En effet, un accord interinstitutionnel, conclu dans les années 1970, prévoit un mécanisme automatique de réajustement des salaires des eurocrates, des 736 députés européens (désormais indexés sur ceux des fonctionnaires) et des juges européens, calculé sur base de l’évolution des salaires de la fonction publique de huit États (Allemagne, Belgique, Espagne, France, Italie, Luxembourg, Pays-Bas et Royaume-Uni, représentant 76 pour cent du PIB de l’UE), durant l’année précédente, ainsi que sur l’augmentation du coût de la vie à Bruxelles. Ce réajustement calculé annuellement par la Commission doit être validé par les États membres qui n’ont en fait pas de possibilité de négociation. Or, cette année ils ont pris cette liberté, considérant qu’en période de crise, l’augmentation proposée de 3,7 p.c. était inconcevable, notamment lorsque beaucoup d’entre eux ont dû geler voire baisser les salaires de leurs propres fonctionnaires. Difficile pour eux de valider une augmentation de salaires de fonctionnaires européens, les mieux payés d’Europe. On rappellera que les salaires mensuels de base des quelques 50 000 fonctionnaires européens et contractuels s’échelonnent de 2 500 euros pour une secrétaire à près à 17 500 euros pour les chefs de département, hors primes diverses. C’est encore plus pour les commissaires et leur président. S’ajoutent à cela des primes et allocations, liées au statut d’expatrié et s’en déduisent des cotisations sociales et un impôt au budget de l’Union.

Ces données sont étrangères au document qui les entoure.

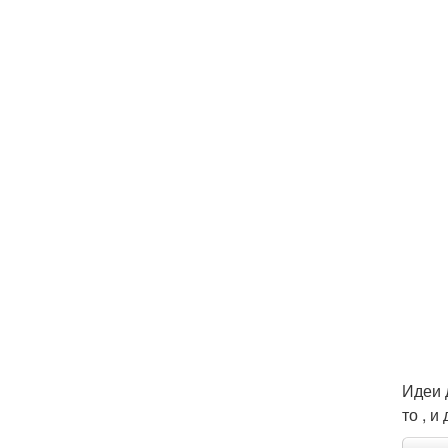
Идеи 
то , и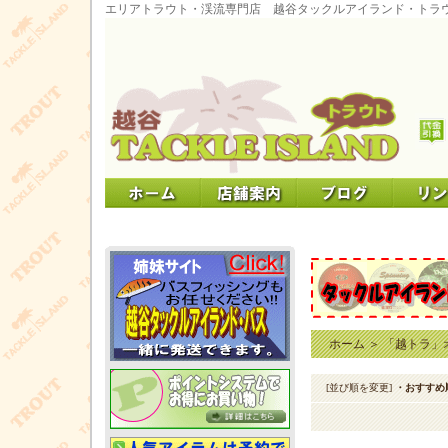
エリアトラウト・渓流専門店 越谷タックルアイランド・トラ
ホーム
＞
「越トラ」オ
[並び順を変更]
・おすすめ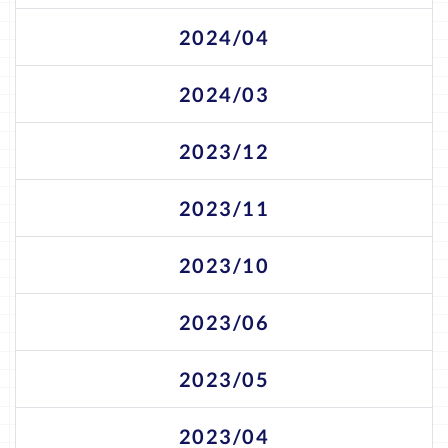
2024/04
2024/03
2023/12
2023/11
2023/10
2023/06
2023/05
2023/04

Depuis le début du mois de décembre, le bras de fer semblait inévita-ble. L’Allemagne, le Royaume-Uni, le Danemark, la Pologne, la Lettonie et la Lituanie ont farouchement refusé d’entériner la proposition de la Commission et le Conseil a, le 20 décembre, voté à l’unanimité une augmentation de 1,85 p.c., soit la moitié de ce qui était dû en vertu de l’accord. Mais les représentants des syndicats de fonctionnaires européens sont demeurés inflexibles : ils ne renoncent pas à leurs droits et consièrent que les États membres « violent la loi à l’unanimité ». Ils soulignent que les prélèvements augmentant, la hausse nette des salaires sera ramenée à seulement 2,3 p.c. pour 2010. À la mi-décembre, les fonctionnaires du Conseil ont manifesté publiquement devant le bâtiment principal de leur institution. Ils ont été rejoints le 18 décembre, par leur collègues de la Cour de Justice à Luxembourg. La Commission, embarrassée par cette affaire, ne peut faire autrement que de les soutenir arguant que si le mode de calcul instauré par l’accord est inapproprié à une période de crise, il convient de le revoir mais qu’en l’état actuel de la législation applicable, le Conseil se doit de le respecter. « Il incombe à la Cour de décider ce que la Commission estime être une violation des règles acceptées par les États membres (...) Nous parlons ici du respect des règles convenues. Ce n’est pas une question mettant en jeu la discrétion politique », a déclaré mercredi à la presse Pia Ahrenkilde Hansen, porte-parole principale de la Commission.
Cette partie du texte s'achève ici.